Could you print exactly the lines of the listing below, starting at the line that has "suggestions" and ending at the line that has "Comments are moderated - just to stop", and only those lines?

----- PROVIDED DATA

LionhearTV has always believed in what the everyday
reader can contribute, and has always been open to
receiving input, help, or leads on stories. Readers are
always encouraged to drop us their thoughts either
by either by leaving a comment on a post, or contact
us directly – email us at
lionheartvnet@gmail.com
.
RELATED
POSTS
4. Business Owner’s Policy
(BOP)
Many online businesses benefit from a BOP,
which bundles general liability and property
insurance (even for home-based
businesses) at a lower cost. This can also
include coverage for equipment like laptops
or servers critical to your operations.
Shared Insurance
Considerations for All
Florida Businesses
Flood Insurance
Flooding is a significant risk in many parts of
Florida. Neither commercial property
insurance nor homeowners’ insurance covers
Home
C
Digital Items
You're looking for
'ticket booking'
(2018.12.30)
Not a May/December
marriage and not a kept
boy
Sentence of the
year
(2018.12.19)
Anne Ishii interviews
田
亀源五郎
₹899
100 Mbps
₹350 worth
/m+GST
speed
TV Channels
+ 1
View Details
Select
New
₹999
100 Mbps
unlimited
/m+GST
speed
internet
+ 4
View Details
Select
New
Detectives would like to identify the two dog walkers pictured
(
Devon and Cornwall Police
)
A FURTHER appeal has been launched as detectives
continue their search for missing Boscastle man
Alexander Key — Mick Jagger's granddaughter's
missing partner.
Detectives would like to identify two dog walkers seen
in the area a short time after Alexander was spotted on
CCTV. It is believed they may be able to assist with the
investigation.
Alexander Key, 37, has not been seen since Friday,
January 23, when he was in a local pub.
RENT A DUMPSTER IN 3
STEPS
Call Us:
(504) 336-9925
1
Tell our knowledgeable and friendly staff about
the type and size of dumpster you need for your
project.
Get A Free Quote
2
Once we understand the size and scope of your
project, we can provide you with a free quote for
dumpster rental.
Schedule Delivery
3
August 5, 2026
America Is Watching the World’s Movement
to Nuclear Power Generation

----------
----- PROVIDED DATA

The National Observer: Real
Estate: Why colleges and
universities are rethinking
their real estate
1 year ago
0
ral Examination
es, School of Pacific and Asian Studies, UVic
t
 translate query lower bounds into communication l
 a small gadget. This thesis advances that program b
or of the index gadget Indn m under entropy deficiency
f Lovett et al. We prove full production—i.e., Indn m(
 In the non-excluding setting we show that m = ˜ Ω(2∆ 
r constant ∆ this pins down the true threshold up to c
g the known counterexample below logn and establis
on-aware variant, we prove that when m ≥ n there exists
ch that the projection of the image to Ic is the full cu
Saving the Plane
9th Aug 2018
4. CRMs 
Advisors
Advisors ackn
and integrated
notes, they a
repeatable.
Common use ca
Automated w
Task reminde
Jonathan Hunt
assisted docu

----------
----- PROVIDED DATA

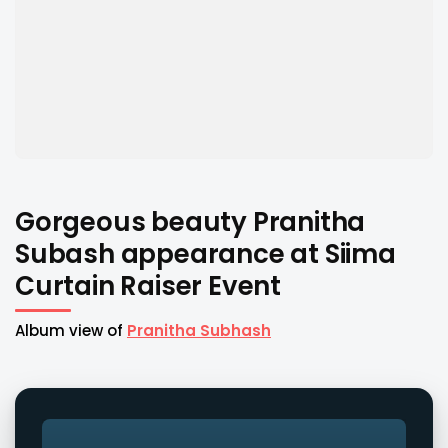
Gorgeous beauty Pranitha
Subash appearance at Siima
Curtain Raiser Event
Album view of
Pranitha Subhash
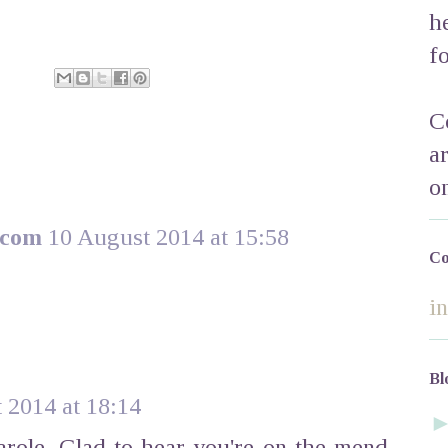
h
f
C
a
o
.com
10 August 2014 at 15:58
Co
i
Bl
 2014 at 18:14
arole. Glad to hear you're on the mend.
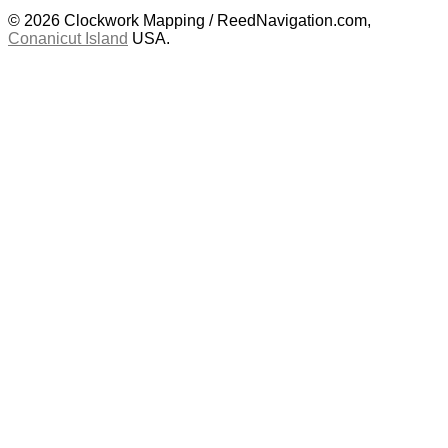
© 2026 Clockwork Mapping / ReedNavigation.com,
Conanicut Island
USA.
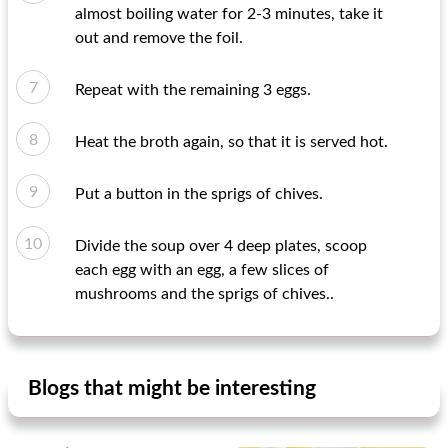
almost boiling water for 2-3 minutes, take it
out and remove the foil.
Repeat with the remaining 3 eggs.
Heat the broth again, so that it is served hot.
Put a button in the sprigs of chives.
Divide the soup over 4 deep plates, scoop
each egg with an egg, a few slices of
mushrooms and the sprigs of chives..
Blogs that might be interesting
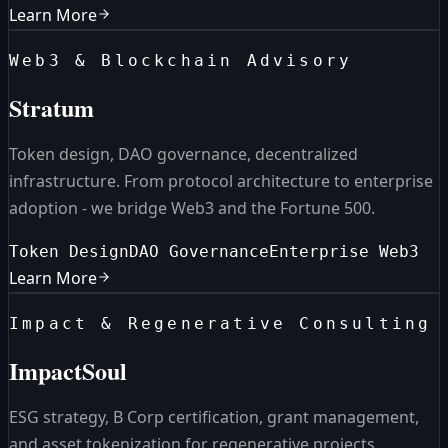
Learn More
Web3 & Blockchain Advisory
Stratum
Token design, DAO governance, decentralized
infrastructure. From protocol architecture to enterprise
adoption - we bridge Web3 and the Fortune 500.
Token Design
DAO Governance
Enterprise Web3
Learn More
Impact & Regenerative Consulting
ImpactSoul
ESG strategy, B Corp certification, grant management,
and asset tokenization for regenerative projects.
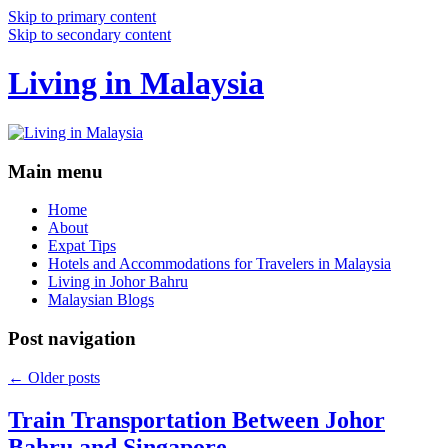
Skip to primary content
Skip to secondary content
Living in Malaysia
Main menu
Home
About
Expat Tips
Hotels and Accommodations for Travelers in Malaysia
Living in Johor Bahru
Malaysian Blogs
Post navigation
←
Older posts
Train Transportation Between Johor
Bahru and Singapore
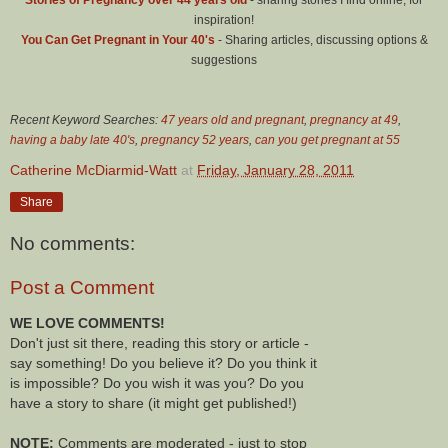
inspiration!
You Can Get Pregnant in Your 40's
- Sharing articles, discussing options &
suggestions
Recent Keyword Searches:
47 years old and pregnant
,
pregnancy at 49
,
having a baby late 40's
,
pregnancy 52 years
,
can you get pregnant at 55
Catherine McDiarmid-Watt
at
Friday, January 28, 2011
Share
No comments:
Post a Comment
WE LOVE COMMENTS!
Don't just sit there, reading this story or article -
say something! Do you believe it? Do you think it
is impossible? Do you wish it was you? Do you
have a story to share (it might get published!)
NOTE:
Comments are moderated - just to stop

----------

* SOLUTION FOR THIS PROBLEM *
suggestions
Recent Keyword Searches:
47 years old and pregnant
,
pregnancy at 49
,
having a baby late 40's
,
pregnancy 52 years
,
can you get pregnant at 55
Catherine McDiarmid-Watt
at
Friday, January 28, 2011
Share
No comments:
Post a Comment
WE LOVE COMMENTS!
Don't just sit there, reading this story or article -
say something! Do you believe it? Do you think it
is impossible? Do you wish it was you? Do you
have a story to share (it might get published!)
NOTE:
Comments are moderated - just to stop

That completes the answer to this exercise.